While the English-speaking world flips out over Edith Grossman's Why Translation Matters and Tim Parks' ode to the (oddly male) translator, Germany is having its own epiphany.
My fellow translator, fellow blogger, fellow book-lover and all round jolly good fellow Isabel Bogdan now has her own column in the rather good online publication Titel-Magazin. You can read all about how hard it is to translate refrigerator, what translation does to translators, and how translation is a performative art. And this week Isa's hat-string's gone and popped, as the Germans say.
Did the translation fall from the sky? A translation has appeared to us, hallelujah? No, it jolly well did not! Someone spent months working on it, you idiots! Excuse me, but it's true. Someone struggled and wrestled, slogged away, brooded, researched, chained herself to her desk, conferred with the author and the editor and in the end survived only on coffee and cigarettes so that Germans can read a book, and what then? First she gets a pretty damn modest fee, and then: "Finally out in German." "Now in a new translation." "Read by." Well, thanks a lot.
It's in German, by the way.
2 comments:
I just finished reading and blogging about Hans Fallada's Every Man Dies Alone and am wondering what your opinions were about the translation by Michael Hofmann. I had questions about it, but am no expert. I tried searching to see if you had a post about it but was unsuccessful in finding one. Thanks.
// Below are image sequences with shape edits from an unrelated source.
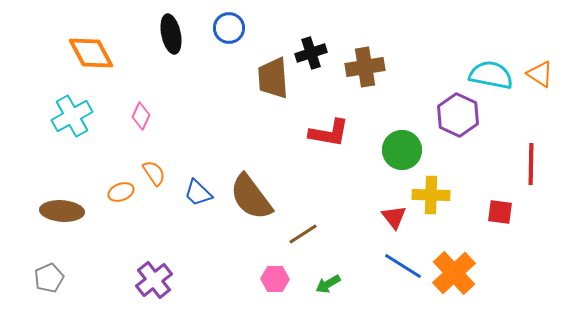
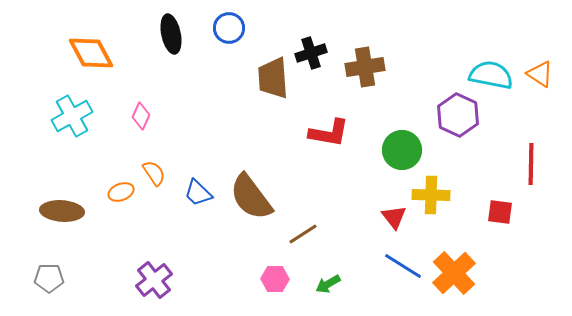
gray pentagon: rotated 24 degrees clockwise
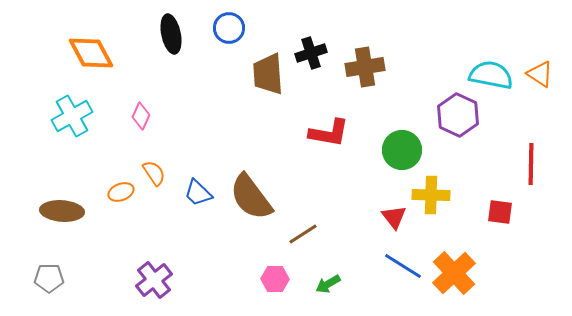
brown trapezoid: moved 5 px left, 4 px up
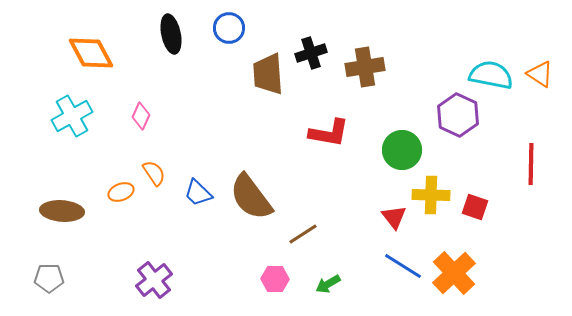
red square: moved 25 px left, 5 px up; rotated 12 degrees clockwise
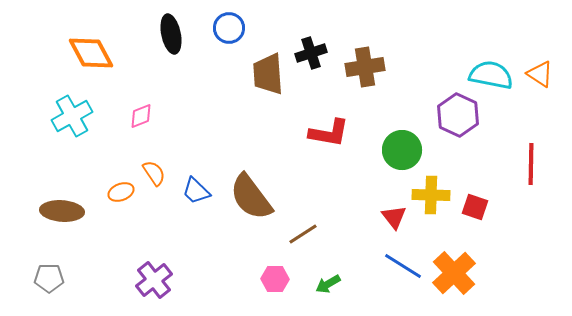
pink diamond: rotated 44 degrees clockwise
blue trapezoid: moved 2 px left, 2 px up
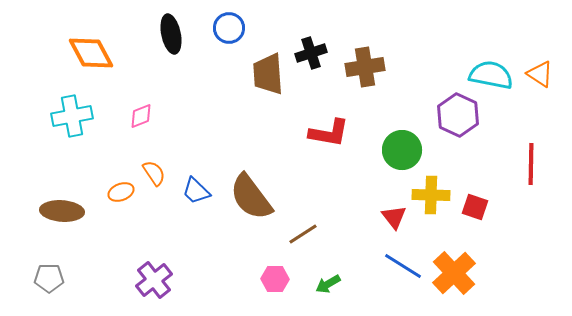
cyan cross: rotated 18 degrees clockwise
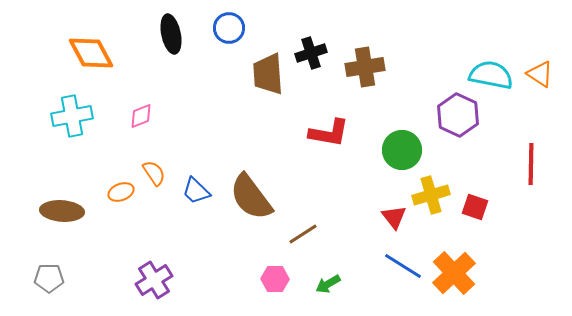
yellow cross: rotated 18 degrees counterclockwise
purple cross: rotated 6 degrees clockwise
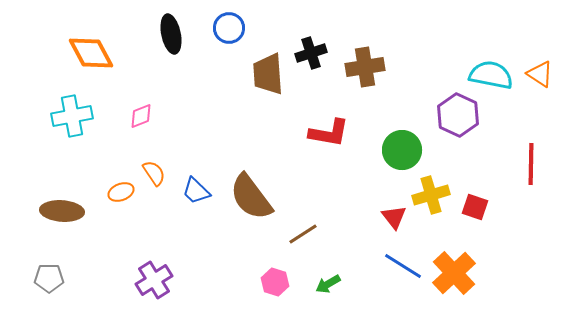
pink hexagon: moved 3 px down; rotated 16 degrees clockwise
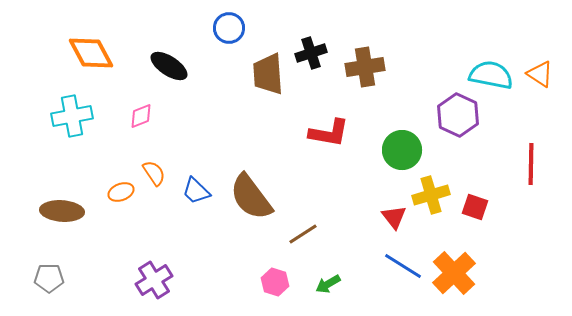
black ellipse: moved 2 px left, 32 px down; rotated 45 degrees counterclockwise
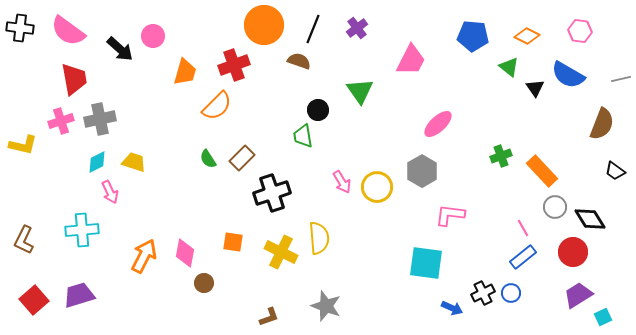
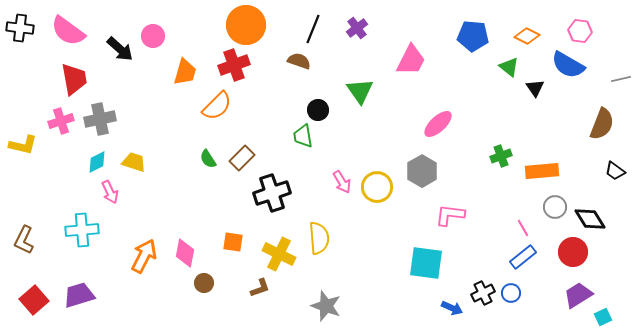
orange circle at (264, 25): moved 18 px left
blue semicircle at (568, 75): moved 10 px up
orange rectangle at (542, 171): rotated 52 degrees counterclockwise
yellow cross at (281, 252): moved 2 px left, 2 px down
brown L-shape at (269, 317): moved 9 px left, 29 px up
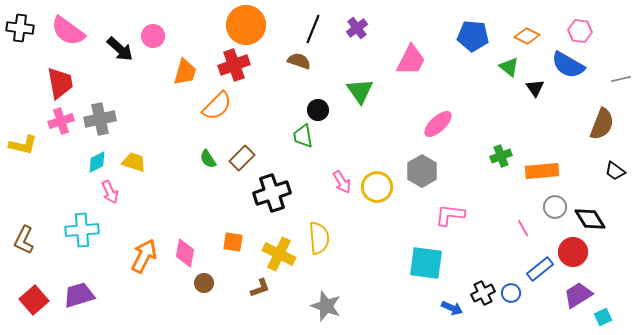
red trapezoid at (74, 79): moved 14 px left, 4 px down
blue rectangle at (523, 257): moved 17 px right, 12 px down
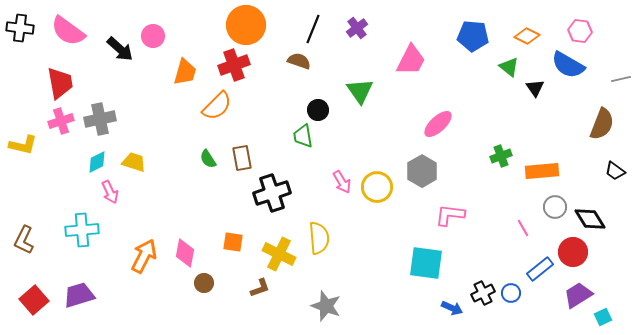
brown rectangle at (242, 158): rotated 55 degrees counterclockwise
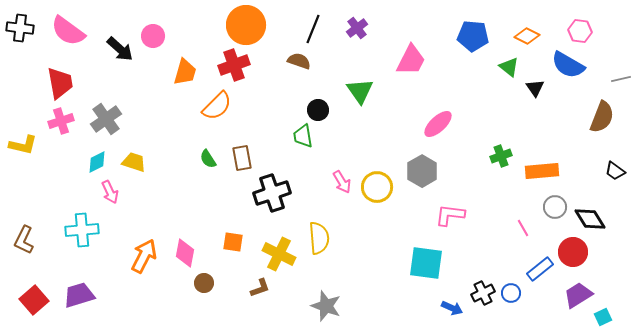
gray cross at (100, 119): moved 6 px right; rotated 24 degrees counterclockwise
brown semicircle at (602, 124): moved 7 px up
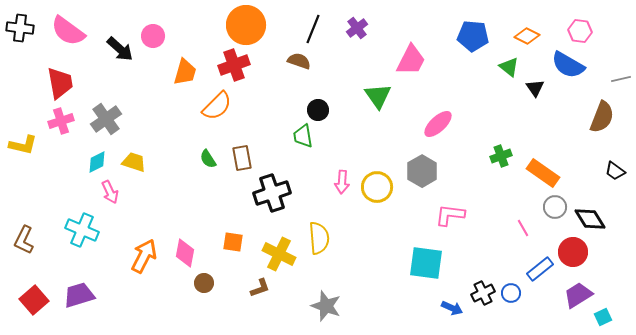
green triangle at (360, 91): moved 18 px right, 5 px down
orange rectangle at (542, 171): moved 1 px right, 2 px down; rotated 40 degrees clockwise
pink arrow at (342, 182): rotated 35 degrees clockwise
cyan cross at (82, 230): rotated 28 degrees clockwise
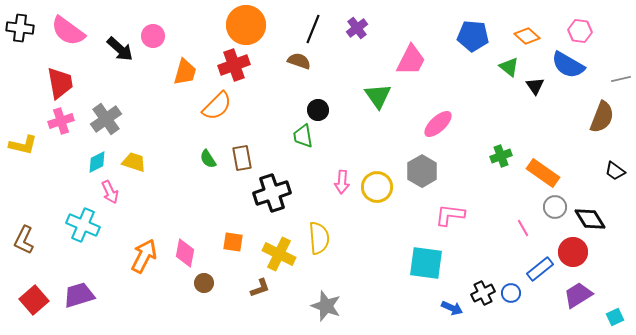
orange diamond at (527, 36): rotated 15 degrees clockwise
black triangle at (535, 88): moved 2 px up
cyan cross at (82, 230): moved 1 px right, 5 px up
cyan square at (603, 317): moved 12 px right
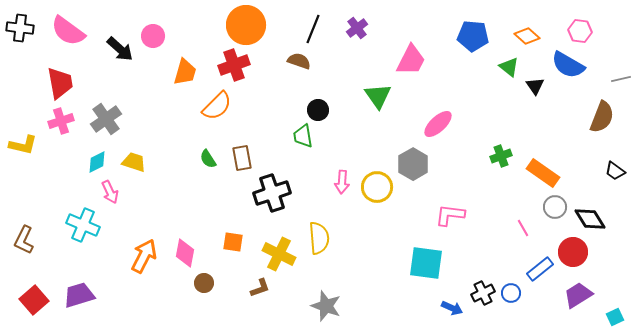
gray hexagon at (422, 171): moved 9 px left, 7 px up
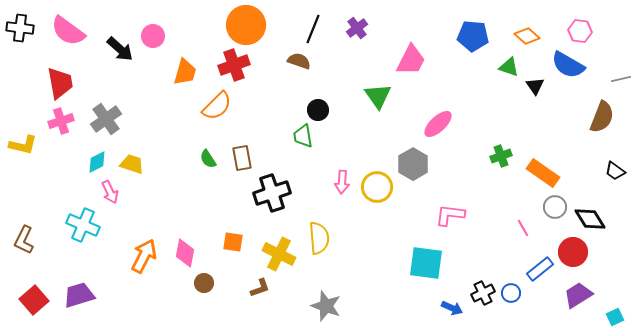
green triangle at (509, 67): rotated 20 degrees counterclockwise
yellow trapezoid at (134, 162): moved 2 px left, 2 px down
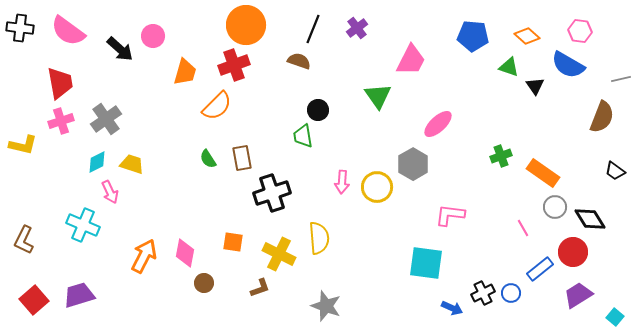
cyan square at (615, 317): rotated 24 degrees counterclockwise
I love German books and love your blog.
Judith
Thanks Judith! I just read your piece and liked it a lot. I hadn't considered that Fallada was reflecting on his own failings and quiet rebellion, that's an interesting take.
I've read about half of Every Man Dies Alone (or in the UK Alone in Berlin) and I will post something about it in future - there's an event coming up in Berlin next month.
Although I wasn't all that taken with the book itself, I found the translation exhilarating. Michael Hofmann is one of the stars of German-English translation and his language here is dazzling, I think. I haven't compared it with the original but I found the book a joy to read from the linguistic point of view, at least. Hofmann goes that little bit out of his way to find words we don't always use every day. And while that's not what every book needs, I think it works well here.
But you didn't mention what you thought of the language, the phrasing. I don't think you have to be an expert to pass judgement - just think about how the choice of words seems to you, which is what the translator does: choose the author's words again in the target language.
Sometimes reviewers fall into the trap of getting hung up on individual words - I don't know, slangy stuff that seems out of place or something. IMHO, it's better to just get a general feeling of how the language itself comes across.
Maybe we can talk about it again once I've posted about it.